Directions for this task -> Every line of the material that includes the word "Affordable" is to be shown.

────────────────────────────────────────

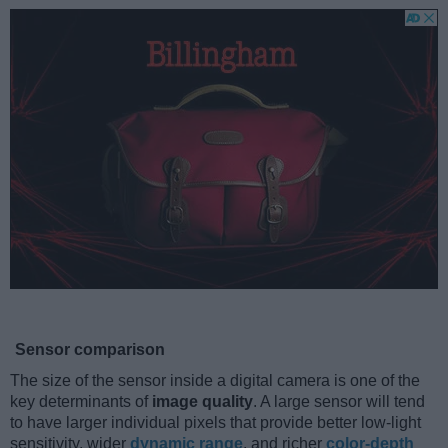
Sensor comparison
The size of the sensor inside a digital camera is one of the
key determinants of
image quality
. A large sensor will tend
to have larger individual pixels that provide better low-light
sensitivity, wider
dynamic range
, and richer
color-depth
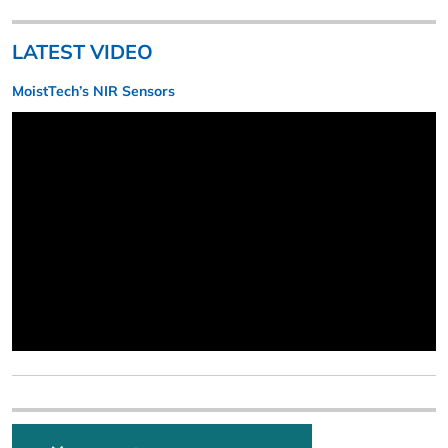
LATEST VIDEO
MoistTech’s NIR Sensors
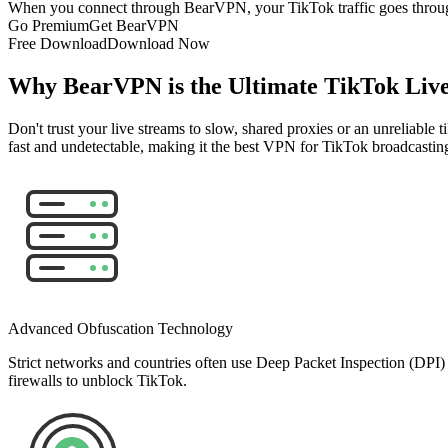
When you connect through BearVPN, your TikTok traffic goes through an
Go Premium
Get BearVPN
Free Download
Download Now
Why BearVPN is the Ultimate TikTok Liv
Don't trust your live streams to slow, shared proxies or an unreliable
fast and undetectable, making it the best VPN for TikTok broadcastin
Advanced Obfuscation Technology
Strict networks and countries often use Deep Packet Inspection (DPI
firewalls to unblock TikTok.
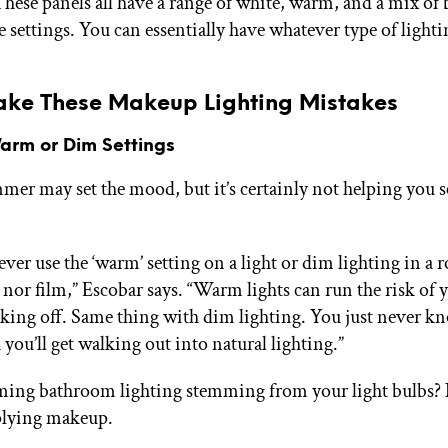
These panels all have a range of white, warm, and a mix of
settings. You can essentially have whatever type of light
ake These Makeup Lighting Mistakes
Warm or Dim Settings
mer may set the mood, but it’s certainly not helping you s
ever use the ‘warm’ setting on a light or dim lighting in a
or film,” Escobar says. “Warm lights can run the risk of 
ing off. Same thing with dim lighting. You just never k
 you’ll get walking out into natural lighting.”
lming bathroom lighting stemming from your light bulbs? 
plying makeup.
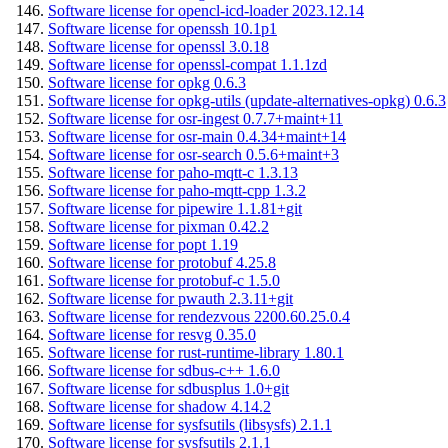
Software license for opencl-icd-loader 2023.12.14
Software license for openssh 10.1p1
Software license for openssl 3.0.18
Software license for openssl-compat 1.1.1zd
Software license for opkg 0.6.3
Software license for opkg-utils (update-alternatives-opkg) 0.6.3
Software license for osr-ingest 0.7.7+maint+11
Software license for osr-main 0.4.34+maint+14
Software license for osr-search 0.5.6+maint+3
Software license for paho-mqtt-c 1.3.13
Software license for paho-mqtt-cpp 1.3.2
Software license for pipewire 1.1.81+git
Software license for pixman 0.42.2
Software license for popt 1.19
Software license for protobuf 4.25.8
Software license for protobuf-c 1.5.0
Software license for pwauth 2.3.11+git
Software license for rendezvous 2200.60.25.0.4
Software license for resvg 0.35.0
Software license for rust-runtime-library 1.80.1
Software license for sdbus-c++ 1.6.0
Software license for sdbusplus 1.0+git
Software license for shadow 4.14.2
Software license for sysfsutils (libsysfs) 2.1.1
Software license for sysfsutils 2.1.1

────────────────────────────────────────

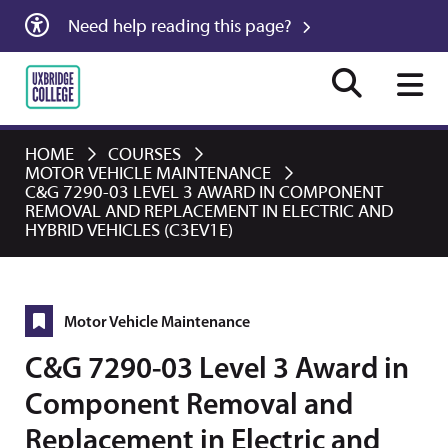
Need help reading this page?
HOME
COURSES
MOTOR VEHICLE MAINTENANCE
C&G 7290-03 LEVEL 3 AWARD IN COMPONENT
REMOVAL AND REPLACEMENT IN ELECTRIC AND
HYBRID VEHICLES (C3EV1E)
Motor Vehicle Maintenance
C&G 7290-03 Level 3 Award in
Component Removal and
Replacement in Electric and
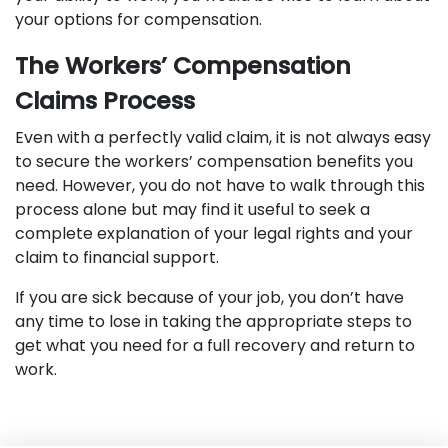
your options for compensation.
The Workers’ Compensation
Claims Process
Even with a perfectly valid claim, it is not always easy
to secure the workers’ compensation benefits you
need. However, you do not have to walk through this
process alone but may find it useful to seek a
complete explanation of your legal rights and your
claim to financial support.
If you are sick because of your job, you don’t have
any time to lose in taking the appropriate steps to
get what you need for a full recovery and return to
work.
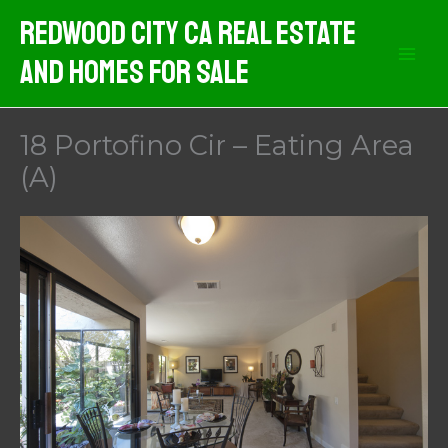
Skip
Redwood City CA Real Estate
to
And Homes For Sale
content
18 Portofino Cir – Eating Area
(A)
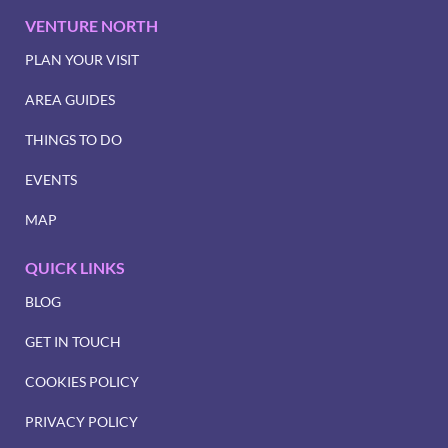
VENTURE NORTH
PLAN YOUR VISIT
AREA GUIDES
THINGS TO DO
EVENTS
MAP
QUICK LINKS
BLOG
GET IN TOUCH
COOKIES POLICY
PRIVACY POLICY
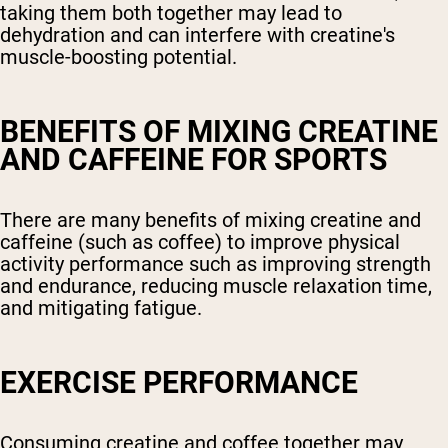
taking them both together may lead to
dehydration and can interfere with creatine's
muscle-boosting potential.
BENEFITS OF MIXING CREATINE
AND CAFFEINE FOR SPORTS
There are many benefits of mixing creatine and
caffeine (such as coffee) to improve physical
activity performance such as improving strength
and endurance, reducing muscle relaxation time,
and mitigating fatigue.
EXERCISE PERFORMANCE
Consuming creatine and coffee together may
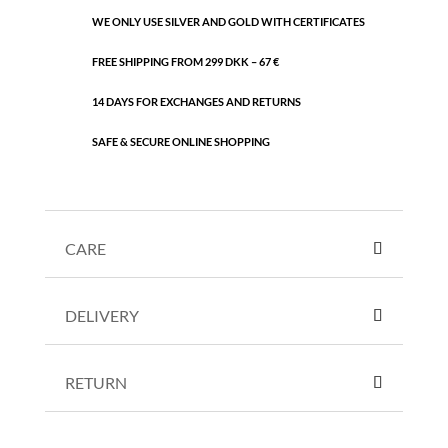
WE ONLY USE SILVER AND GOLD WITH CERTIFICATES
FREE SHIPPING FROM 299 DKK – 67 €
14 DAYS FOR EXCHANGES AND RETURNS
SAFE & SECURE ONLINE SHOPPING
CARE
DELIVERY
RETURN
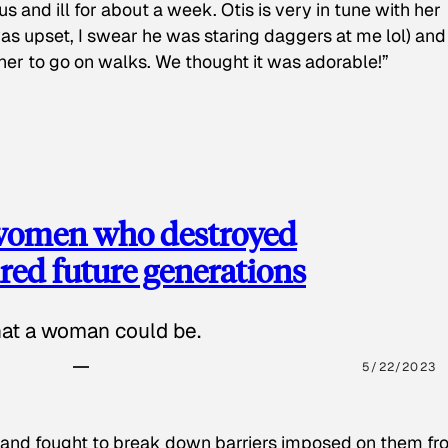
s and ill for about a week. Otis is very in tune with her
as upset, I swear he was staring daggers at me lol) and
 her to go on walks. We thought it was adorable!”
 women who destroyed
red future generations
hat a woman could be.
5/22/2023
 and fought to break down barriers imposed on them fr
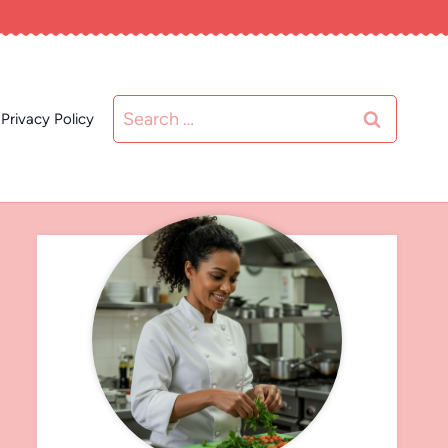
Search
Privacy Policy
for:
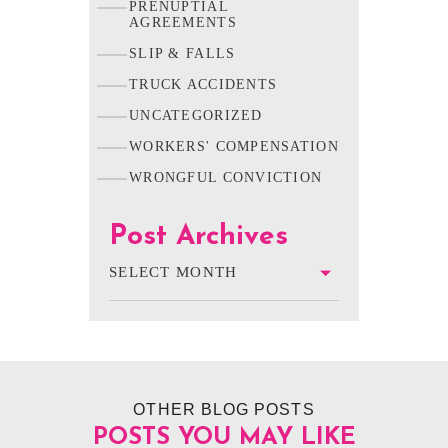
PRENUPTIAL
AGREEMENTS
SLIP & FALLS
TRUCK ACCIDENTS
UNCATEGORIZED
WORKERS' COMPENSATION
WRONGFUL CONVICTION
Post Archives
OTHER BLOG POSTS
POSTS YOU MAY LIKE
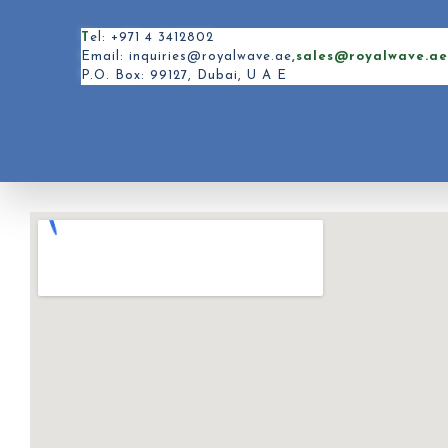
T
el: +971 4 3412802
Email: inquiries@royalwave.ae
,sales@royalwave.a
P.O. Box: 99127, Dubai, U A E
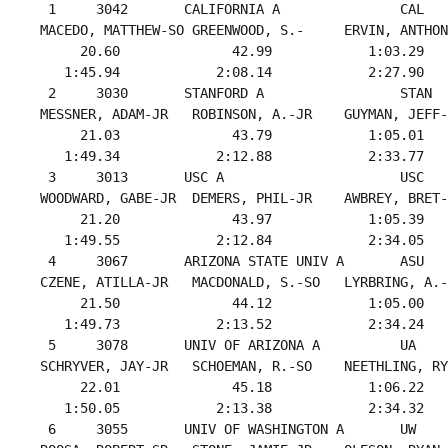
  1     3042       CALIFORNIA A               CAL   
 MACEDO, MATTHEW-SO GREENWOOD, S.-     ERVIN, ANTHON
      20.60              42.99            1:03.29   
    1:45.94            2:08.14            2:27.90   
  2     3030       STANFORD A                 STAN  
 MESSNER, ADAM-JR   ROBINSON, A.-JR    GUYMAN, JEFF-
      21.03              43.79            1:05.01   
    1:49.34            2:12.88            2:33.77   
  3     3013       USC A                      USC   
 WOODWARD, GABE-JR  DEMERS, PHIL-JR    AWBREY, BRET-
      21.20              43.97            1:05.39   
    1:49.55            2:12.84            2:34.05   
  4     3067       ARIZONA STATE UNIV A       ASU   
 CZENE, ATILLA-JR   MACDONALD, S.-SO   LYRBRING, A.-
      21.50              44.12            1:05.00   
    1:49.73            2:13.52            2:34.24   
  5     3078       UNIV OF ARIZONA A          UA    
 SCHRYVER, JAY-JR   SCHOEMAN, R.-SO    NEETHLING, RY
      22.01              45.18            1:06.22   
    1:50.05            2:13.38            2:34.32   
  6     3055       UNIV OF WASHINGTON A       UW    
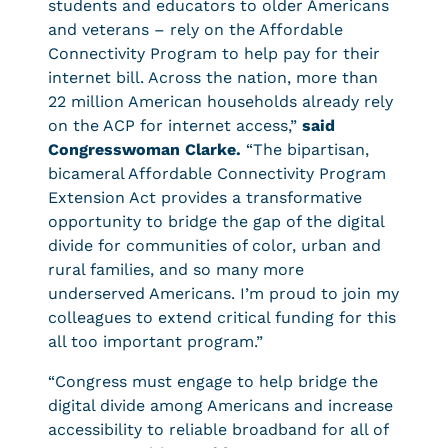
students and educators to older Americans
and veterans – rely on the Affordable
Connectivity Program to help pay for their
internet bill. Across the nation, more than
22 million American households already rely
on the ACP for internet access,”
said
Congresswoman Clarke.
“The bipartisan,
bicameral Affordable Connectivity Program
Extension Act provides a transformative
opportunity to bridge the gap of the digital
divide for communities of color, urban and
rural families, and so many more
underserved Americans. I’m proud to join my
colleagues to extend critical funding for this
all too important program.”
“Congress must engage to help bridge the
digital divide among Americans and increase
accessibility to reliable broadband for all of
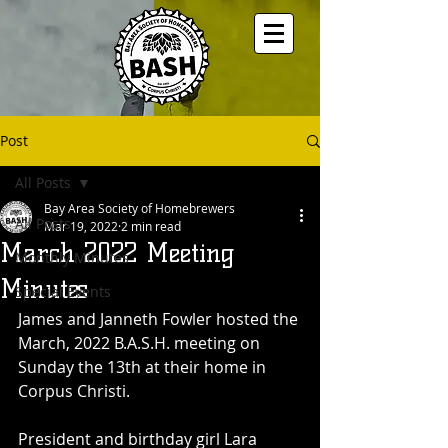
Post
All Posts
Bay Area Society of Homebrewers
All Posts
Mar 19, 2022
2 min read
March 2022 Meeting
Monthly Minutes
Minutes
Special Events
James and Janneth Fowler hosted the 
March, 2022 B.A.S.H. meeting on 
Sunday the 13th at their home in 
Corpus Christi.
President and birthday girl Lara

────────────────────────────────────────

Your response ->
and veterans – rely on the Affordable
bicameral Affordable Connectivity Program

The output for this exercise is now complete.